Sen. Ted Cruz (R-Texas) urged the Texas State Bar to look carefully at the fitness of some Stanford Law School alumni after an outcry over a conservative judge’s speaking engagement on campus.
Cruz said in a letter to Texas officials that there was a “fundamental” question about whether the students who protested the appearance of Kyle Duncan, U.S. Court of Appeals for the Fifth Circuit circuit judge, were “eligible to practice law” in Texas.
“The notion that these future attorneys will find it acceptable to harass and insult a session judge boggles the mind, and seriously raises the question as to whether these students respect the role of the judge, or their temperament to practice law,” he said in a letter Thursday to Texas Chief Justice Nathan Hecht and Augustine Rivera, president of the Texas Board of Legal Investigators.
“In fact, these students’ outbursts raise a valid question as to whether they can be trusted to advocate dispassionately for clients who may have different ideological views than their own,” Cruz writes.
Duncan visited Stanford Law School to participate in an event called “The Fifth Circuit in Conversation with the Supreme Court: COVID, Guns, and Twitter.”
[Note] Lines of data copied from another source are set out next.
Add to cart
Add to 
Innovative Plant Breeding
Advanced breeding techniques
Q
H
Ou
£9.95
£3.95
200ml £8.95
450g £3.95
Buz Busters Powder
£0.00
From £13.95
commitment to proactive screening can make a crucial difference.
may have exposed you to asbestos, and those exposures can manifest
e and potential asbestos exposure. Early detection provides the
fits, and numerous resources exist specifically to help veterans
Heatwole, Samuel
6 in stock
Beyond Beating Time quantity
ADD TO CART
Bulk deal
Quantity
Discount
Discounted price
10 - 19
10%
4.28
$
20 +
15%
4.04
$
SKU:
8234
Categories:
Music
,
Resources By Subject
Cruz said Duncan didn’t get a chance to “speak meaningfully” as he was “shouted at by the Stanford students.”
The Stanford student newspaper, The Stanford Daily, reported that members of the public protested Duncan’s appearance before and during his lecture. The newspaper reported that dissidents protesting Duncan’s appearance placed fliers around campus arguing that Duncan pushed for laws that harm women, immigrants, and LGBT people.
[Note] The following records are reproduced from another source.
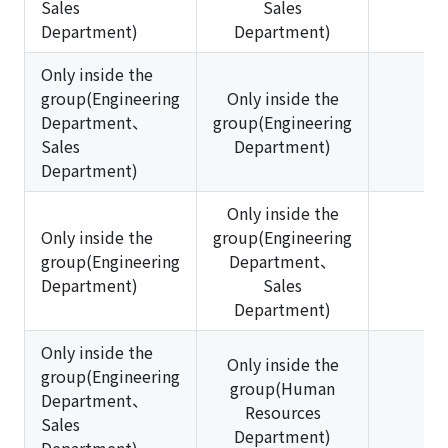
Sales
Sales
Department)
Department)
Only inside the
group(Engineering
Only inside the
Department、
group(Engineering
✅
Sales
Department)
Department)
Only inside the
Only inside the
group(Engineering
group(Engineering
Department、
❌
Department)
Sales
Department)
Only inside the
Only inside the
group(Engineering
group(Human
Department、
❌
Resources
Sales
Department)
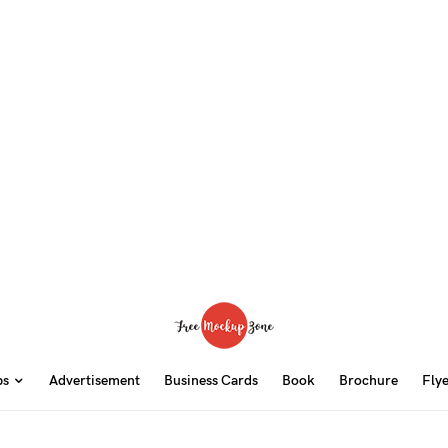
ps
Advertisement
Business Cards
Book
Brochure
Fly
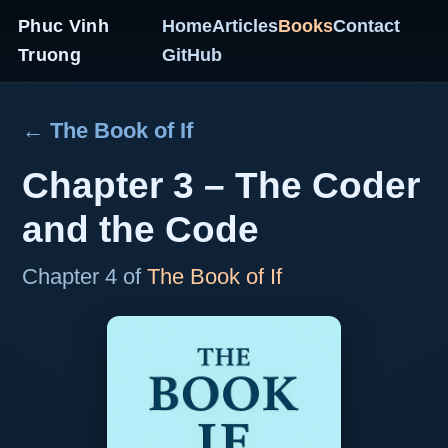
Phuc Vinh
Home
Articles
Books
Contact
Truong
GitHub
← The Book of If
Chapter 3 – The Coder
and the Code
Chapter 4 of
The Book of If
Cruz said protesters constantly interrupted Duncan, calling him a racist and shouting “obscene sexual insults”.
The Stanford Daily reported that the dean of the law school denounced the protest in an email to the school’s community, saying that what happened was inconsistent with the institution’s “commitment to free speech.”
“The school is reviewing what happened and will work to ensure that protocols are in place so that disturbances of this kind do not occur again, and are committed to conducting events on terms consistent with our disruption policy and principles of freedom of expression,” said Dean Jenny Martinez.
Cruz said the Texas Board of Directors should “take a special interest” in students graduating from Stanford Law School in 2023, 2024, and 2025. Those students should be forced to declare in writing if they have participated in the protest, and the Texas Supreme Court and the Texas Supreme Court should The board decides what the “appropriate remedy” should be.
“Texas deserve only the best advocates as their advisors, and those who engage in shouting and shouting titles to make their case are not the best,” he said.